-- Data listing follows --
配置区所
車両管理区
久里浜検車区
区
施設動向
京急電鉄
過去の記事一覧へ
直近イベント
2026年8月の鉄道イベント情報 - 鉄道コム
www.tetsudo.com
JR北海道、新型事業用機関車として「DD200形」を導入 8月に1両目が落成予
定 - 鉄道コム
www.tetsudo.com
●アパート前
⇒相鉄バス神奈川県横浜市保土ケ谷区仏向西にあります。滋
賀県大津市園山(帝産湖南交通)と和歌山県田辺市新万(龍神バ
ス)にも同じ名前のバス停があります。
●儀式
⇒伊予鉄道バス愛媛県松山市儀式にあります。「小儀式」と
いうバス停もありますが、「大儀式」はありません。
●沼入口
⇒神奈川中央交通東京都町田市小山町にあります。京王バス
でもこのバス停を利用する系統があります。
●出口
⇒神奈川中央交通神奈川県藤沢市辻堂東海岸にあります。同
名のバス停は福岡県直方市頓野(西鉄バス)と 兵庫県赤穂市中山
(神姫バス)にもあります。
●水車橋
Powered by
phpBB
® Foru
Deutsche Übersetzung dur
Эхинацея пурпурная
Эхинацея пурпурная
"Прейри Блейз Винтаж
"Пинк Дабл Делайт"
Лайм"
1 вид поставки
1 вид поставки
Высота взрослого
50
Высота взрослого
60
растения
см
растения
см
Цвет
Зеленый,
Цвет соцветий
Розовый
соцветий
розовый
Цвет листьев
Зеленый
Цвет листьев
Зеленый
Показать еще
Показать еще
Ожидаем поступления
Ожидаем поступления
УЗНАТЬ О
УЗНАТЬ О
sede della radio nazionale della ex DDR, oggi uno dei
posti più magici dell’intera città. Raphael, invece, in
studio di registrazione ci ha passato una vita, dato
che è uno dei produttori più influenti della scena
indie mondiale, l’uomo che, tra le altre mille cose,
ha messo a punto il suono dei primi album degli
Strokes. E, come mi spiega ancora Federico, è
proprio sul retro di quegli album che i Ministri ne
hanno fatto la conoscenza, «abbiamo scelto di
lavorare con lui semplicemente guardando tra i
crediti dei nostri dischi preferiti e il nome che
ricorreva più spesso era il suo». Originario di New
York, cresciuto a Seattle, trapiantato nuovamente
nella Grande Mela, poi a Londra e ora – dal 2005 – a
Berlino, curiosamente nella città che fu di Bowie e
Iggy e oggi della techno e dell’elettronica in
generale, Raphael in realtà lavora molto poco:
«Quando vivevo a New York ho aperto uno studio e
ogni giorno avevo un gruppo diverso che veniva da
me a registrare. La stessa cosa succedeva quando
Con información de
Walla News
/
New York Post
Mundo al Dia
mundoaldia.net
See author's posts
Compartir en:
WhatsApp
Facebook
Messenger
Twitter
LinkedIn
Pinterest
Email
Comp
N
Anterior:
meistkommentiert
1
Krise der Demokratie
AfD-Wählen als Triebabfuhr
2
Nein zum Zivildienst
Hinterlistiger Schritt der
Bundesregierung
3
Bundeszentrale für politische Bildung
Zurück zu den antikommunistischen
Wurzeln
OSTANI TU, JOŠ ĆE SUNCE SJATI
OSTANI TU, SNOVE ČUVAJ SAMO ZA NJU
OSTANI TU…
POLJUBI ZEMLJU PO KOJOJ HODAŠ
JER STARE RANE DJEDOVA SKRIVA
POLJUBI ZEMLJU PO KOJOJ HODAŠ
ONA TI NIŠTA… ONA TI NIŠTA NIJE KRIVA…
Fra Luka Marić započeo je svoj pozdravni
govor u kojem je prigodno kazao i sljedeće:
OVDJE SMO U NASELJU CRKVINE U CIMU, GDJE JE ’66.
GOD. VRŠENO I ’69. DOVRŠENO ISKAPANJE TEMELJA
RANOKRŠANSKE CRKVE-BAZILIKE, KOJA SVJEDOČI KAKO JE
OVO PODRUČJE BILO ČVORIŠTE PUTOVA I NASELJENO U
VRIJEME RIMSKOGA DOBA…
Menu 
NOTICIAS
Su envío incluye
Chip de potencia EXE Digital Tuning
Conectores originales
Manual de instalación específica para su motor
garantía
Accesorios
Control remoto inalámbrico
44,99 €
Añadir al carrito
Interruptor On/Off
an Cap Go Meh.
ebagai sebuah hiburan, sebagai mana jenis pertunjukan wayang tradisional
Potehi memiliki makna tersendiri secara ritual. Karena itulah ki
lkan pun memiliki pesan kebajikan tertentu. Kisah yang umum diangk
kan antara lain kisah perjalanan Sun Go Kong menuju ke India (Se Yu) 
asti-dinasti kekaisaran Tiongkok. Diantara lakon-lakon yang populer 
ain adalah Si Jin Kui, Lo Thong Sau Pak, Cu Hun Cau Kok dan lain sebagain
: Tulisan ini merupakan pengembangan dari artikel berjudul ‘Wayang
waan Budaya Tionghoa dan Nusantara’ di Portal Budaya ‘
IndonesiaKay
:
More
-- Data listing concluded --
-- Data listing follows --
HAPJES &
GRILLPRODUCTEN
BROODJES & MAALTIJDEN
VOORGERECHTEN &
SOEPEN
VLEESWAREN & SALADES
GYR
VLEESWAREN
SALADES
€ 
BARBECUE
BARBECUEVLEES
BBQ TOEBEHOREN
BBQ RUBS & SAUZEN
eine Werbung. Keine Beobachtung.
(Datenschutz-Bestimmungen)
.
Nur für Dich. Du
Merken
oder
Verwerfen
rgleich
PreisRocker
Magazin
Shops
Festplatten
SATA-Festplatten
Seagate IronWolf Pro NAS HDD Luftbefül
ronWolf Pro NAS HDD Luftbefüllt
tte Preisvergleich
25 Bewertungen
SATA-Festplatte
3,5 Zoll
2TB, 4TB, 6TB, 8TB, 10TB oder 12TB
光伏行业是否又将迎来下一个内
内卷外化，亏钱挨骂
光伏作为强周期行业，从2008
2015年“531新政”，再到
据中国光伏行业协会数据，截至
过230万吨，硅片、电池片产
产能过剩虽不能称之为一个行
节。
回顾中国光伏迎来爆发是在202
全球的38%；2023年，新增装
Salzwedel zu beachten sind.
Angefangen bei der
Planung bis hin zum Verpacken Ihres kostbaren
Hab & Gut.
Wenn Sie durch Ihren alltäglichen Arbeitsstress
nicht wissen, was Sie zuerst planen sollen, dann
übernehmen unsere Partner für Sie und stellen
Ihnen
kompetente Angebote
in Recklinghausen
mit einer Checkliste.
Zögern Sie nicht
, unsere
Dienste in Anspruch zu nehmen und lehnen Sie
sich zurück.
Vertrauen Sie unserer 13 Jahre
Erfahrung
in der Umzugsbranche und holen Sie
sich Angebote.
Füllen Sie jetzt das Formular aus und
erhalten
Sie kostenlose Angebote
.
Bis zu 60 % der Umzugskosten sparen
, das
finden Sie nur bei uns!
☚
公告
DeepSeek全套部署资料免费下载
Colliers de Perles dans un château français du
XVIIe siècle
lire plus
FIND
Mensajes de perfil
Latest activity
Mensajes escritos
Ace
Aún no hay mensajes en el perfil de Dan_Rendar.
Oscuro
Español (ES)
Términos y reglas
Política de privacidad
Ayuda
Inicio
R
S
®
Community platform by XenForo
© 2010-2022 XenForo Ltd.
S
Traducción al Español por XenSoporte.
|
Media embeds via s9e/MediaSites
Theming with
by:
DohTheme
-- Data listing concluded --
-- Data listing follows --
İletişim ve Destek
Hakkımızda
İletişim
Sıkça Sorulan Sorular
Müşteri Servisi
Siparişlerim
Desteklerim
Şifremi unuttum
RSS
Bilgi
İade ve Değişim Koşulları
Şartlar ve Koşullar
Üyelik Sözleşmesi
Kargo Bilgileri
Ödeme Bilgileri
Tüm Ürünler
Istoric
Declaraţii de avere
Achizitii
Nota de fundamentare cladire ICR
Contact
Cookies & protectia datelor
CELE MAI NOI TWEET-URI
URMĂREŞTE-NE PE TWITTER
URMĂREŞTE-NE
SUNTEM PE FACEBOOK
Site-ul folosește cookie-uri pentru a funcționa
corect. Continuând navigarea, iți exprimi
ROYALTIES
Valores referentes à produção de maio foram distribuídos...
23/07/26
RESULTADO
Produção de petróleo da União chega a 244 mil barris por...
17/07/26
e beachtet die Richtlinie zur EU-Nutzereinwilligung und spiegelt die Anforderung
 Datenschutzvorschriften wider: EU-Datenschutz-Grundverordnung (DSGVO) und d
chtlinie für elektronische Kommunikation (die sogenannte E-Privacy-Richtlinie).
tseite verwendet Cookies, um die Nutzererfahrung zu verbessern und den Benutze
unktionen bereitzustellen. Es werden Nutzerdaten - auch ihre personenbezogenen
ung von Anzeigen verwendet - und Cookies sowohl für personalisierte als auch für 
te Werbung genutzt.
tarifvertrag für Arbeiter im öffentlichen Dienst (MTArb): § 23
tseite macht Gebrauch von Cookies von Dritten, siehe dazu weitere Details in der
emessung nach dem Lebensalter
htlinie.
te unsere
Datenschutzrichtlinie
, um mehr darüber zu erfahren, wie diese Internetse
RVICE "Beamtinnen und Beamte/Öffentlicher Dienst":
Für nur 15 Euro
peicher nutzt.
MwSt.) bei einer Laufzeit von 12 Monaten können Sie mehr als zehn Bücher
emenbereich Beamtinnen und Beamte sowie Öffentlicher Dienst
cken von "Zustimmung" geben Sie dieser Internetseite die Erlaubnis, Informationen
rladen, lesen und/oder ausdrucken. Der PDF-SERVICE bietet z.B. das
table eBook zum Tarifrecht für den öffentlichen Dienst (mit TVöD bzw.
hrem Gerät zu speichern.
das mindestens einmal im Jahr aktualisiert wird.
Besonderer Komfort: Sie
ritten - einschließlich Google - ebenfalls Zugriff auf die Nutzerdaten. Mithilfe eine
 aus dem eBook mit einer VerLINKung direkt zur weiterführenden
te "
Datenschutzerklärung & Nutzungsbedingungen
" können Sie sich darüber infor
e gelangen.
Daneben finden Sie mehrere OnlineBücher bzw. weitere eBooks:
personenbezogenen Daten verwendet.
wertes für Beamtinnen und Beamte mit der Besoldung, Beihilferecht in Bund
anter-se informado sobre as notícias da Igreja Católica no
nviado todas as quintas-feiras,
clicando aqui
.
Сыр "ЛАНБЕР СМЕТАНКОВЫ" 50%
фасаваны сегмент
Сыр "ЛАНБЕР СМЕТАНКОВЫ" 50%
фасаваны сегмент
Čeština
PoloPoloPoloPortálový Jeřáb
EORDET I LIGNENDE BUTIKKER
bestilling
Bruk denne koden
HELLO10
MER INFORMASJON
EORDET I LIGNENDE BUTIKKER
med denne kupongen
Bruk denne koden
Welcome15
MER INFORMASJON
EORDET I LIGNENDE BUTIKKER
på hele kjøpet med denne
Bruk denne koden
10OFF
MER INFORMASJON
-- Data listing concluded --
| Task item |
Write out only the lines that run from the line containing "SUNTEM PE FACEBOOK" through the line containing "tseite macht Gebrauch", both included, exactly as they appear above.

| Completed task |
SUNTEM PE FACEBOOK
Site-ul folosește cookie-uri pentru a funcționa
corect. Continuând navigarea, iți exprimi
ROYALTIES
Valores referentes à produção de maio foram distribuídos...
23/07/26
RESULTADO
Produção de petróleo da União chega a 244 mil barris por...
17/07/26
e beachtet die Richtlinie zur EU-Nutzereinwilligung und spiegelt die Anforderung
 Datenschutzvorschriften wider: EU-Datenschutz-Grundverordnung (DSGVO) und d
chtlinie für elektronische Kommunikation (die sogenannte E-Privacy-Richtlinie).
tseite verwendet Cookies, um die Nutzererfahrung zu verbessern und den Benutze
unktionen bereitzustellen. Es werden Nutzerdaten - auch ihre personenbezogenen
ung von Anzeigen verwendet - und Cookies sowohl für personalisierte als auch für 
te Werbung genutzt.
tarifvertrag für Arbeiter im öffentlichen Dienst (MTArb): § 23
tseite macht Gebrauch von Cookies von Dritten, siehe dazu weitere Details in der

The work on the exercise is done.